Pearson Chi2 test - checking validity:
H₀: There is no association between categorical variables. H₁: There is some association between categorical variables.
chisq_results <- chisq.test(mydata$GenderFactor, as.factor(mydata$ClusterK_Means))
chisq_results
##
## Pearson's Chi-squared test
##
## data: mydata$GenderFactor and as.factor(mydata$ClusterK_Means)
## X-squared = 38.497, df = 2, p-value = 4.37e-09
addmargins(chisq_results$observed)
##
## mydata$GenderFactor 1 2 3 Sum
## Male 249 316 159 724
## Female 102 82 9 193
## Sum 351 398 168 917
round(chisq_results$expected, 2)
##
## mydata$GenderFactor 1 2 3
## Male 277.13 314.23 132.64
## Female 73.87 83.77 35.36
round(chisq_results$res, 2)
##
## mydata$GenderFactor 1 2 3
## Male -1.69 0.10 2.29
## Female 3.27 -0.19 -4.43
We can reject H0 at p < 0.001. By this we see that there is some correlation between variables.
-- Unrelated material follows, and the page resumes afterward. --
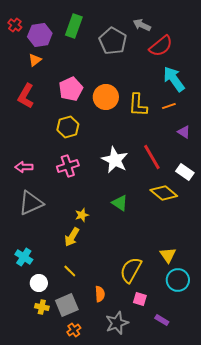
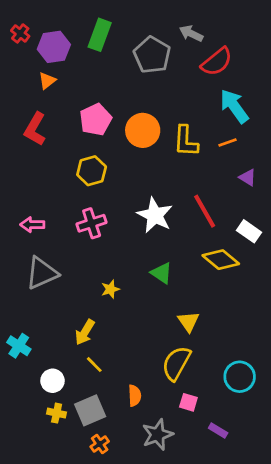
yellow arrow: (72, 237) -> (85, 332), moved
yellow triangle: (168, 255) -> (188, 322), moved
cyan cross: (24, 257) -> (19, 346), moved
In cluster 2 and 3 the majority of the patients was male.
The classification of 918 was based on 4 standardized variables.
Ward’s algorithm was used for hierarchical clustering. Based on the analysis of the dendrogram and further analysis, it was decided to classify the patients into three groups/clusters. The classification was further optimized using the K-Means cluster.
Cluster 1: It contains 38,3% of patients. Contains above average number of females in the sample.
Cluster 2: It contains 43,4% of patients.
Cluster 3: It contains 18,3% of patients. Contains above average number of females and males in the sample.
From patients in cluster 2 and 3, we can observe that below average maximum heart rate in connected with older age (above average), while higher maximum heart rate is connected with the age below average.